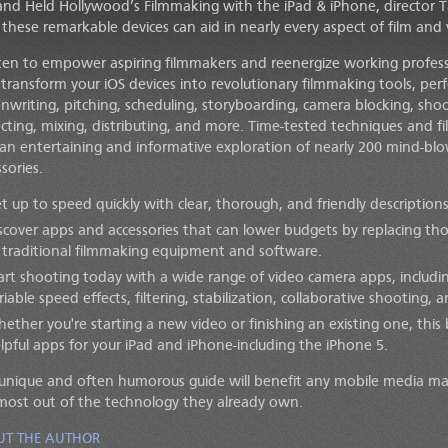
and Held Hollywood’s Filmmaking with the iPad & iPhone, director 
these remarkable devices can aid in nearly every aspect of film and
ten to empower aspiring filmmakers and reenergize working professi
 transform your iOS devices into revolutionary filmmaking tools, perf
enwriting, pitching, scheduling, storyboarding, camera blocking, shoot
ecting, mixing, distributing, and more. Time-tested techniques and 
 an entertaining and informative exploration of nearly 200 mind-bl
sories.
t up to speed quickly with clear, thorough, and friendly descriptions
scover apps and accessories that can lower budgets by replacing th
 traditional filmmaking equipment and software.
art shooting today with a wide range of video camera apps, including
riable speed effects, filtering, stabilization, collaborative shooting,
ether you're starting a new video or finishing an existing one, thi
lpful apps for your iPad and iPhone-including the iPhone 5.
 unique and often humorous guide will benefit any mobile media m
most out of the technology they already own.
UT THE AUTHOR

**WORK INSTRUCTIONS:** Please transcribe all of the entries word for word, with the pictures left out.

**YOUR RESPONSE:**
and Held Hollywood’s Filmmaking with the iPad & iPhone, director 
these remarkable devices can aid in nearly every aspect of film and
ten to empower aspiring filmmakers and reenergize working professi
 transform your iOS devices into revolutionary filmmaking tools, perf
enwriting, pitching, scheduling, storyboarding, camera blocking, shoot
ecting, mixing, distributing, and more. Time-tested techniques and 
 an entertaining and informative exploration of nearly 200 mind-bl
sories.
t up to speed quickly with clear, thorough, and friendly descriptions
scover apps and accessories that can lower budgets by replacing th
 traditional filmmaking equipment and software.
art shooting today with a wide range of video camera apps, including
riable speed effects, filtering, stabilization, collaborative shooting,
ether you're starting a new video or finishing an existing one, thi
lpful apps for your iPad and iPhone-including the iPhone 5.
 unique and often humorous guide will benefit any mobile media m
most out of the technology they already own.
UT THE AUTHOR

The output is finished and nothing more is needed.